— Required action —
From the line that contains "Participe do curso" to the last line of the entries, write each line out exactly; include both ends and nothing else.

— Source information —
::::::

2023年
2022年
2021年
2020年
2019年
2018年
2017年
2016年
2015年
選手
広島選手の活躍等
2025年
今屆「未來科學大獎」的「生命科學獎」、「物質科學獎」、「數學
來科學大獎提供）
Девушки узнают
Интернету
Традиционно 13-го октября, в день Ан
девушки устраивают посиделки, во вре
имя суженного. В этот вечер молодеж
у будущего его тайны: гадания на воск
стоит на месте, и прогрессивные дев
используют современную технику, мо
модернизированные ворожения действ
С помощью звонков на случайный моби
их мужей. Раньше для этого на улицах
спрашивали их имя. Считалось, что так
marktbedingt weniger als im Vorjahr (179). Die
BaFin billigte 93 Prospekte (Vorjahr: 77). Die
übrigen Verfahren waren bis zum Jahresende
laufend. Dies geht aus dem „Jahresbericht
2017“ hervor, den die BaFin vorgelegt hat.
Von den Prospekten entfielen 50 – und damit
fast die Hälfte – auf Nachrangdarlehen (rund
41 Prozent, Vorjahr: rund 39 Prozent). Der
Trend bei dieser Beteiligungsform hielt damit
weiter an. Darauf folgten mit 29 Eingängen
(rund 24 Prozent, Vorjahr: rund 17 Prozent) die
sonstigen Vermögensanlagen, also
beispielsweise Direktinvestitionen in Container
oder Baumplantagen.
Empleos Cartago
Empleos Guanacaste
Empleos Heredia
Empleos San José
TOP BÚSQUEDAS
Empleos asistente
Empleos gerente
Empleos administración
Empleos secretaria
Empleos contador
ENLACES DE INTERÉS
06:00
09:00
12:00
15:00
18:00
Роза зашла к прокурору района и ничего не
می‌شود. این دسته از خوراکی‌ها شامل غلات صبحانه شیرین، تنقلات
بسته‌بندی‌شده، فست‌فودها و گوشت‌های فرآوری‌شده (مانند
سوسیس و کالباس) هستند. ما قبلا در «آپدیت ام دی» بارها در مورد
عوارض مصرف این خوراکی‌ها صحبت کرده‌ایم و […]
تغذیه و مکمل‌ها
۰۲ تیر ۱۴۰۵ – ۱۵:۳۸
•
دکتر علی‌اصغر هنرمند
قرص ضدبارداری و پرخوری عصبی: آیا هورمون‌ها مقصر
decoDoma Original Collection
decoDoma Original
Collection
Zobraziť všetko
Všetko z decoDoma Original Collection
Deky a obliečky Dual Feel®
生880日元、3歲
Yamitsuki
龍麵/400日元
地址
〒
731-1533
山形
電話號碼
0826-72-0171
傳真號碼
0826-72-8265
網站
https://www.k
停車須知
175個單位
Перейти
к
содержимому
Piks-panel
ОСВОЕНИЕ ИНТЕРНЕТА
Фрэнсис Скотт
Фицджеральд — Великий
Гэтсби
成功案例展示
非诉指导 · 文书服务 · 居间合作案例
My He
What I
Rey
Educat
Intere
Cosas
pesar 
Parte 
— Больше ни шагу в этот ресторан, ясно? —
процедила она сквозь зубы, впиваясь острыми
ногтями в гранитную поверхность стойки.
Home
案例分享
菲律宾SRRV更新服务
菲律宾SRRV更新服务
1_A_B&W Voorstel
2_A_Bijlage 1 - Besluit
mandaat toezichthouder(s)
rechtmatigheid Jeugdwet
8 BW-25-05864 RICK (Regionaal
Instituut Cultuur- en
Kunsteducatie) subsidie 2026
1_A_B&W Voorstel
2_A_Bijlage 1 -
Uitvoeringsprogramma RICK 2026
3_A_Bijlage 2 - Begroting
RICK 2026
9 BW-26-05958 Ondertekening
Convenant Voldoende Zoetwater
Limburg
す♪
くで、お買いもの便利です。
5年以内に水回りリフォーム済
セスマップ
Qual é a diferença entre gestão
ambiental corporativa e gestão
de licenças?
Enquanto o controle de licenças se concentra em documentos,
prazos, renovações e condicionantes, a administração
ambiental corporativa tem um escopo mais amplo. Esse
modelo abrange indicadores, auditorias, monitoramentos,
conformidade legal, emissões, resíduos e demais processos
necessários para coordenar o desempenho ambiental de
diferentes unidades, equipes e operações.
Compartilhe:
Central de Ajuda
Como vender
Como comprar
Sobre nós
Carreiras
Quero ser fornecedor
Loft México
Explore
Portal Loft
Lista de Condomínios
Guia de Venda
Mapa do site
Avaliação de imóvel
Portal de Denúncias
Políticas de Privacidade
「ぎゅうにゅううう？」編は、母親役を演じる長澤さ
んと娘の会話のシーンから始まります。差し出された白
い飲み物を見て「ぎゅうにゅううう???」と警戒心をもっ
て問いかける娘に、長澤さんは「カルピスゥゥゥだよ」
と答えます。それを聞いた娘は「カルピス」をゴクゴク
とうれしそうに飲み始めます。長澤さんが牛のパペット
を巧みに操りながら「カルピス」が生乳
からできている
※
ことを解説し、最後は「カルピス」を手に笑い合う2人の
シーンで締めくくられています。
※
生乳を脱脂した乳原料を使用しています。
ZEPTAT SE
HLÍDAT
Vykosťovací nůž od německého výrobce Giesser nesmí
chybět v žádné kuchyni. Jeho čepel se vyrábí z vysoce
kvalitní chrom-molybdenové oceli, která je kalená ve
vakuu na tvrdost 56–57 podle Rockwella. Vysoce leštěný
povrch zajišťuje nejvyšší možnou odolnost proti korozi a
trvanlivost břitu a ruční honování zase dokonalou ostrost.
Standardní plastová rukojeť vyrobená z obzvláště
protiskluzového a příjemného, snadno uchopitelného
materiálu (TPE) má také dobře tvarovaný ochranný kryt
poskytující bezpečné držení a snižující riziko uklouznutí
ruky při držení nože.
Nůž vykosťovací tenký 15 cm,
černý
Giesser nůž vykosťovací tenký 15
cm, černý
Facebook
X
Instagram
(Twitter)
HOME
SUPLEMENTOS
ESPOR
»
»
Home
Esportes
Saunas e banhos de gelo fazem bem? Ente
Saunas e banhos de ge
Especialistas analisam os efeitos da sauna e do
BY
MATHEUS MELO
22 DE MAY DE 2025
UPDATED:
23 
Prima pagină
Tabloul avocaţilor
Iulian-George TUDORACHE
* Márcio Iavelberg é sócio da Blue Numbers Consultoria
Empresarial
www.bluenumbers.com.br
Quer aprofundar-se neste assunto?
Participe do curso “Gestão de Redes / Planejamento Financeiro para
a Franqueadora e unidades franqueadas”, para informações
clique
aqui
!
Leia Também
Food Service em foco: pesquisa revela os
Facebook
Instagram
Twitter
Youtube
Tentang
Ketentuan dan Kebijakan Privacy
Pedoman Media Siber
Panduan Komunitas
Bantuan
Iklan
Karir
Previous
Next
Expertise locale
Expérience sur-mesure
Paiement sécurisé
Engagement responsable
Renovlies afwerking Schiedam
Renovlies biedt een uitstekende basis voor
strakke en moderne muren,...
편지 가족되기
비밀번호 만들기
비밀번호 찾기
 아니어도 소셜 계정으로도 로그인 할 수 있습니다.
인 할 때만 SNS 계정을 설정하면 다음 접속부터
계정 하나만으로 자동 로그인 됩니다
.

::::::

— Reply to the exercise —
Participe do curso “Gestão de Redes / Planejamento Financeiro para
a Franqueadora e unidades franqueadas”, para informações
clique
aqui
!
Leia Também
Food Service em foco: pesquisa revela os
Facebook
Instagram
Twitter
Youtube
Tentang
Ketentuan dan Kebijakan Privacy
Pedoman Media Siber
Panduan Komunitas
Bantuan
Iklan
Karir
Previous
Next
Expertise locale
Expérience sur-mesure
Paiement sécurisé
Engagement responsable
Renovlies afwerking Schiedam
Renovlies biedt een uitstekende basis voor
strakke en moderne muren,...
편지 가족되기
비밀번호 만들기
비밀번호 찾기
 아니어도 소셜 계정으로도 로그인 할 수 있습니다.
인 할 때만 SNS 계정을 설정하면 다음 접속부터
계정 하나만으로 자동 로그인 됩니다
.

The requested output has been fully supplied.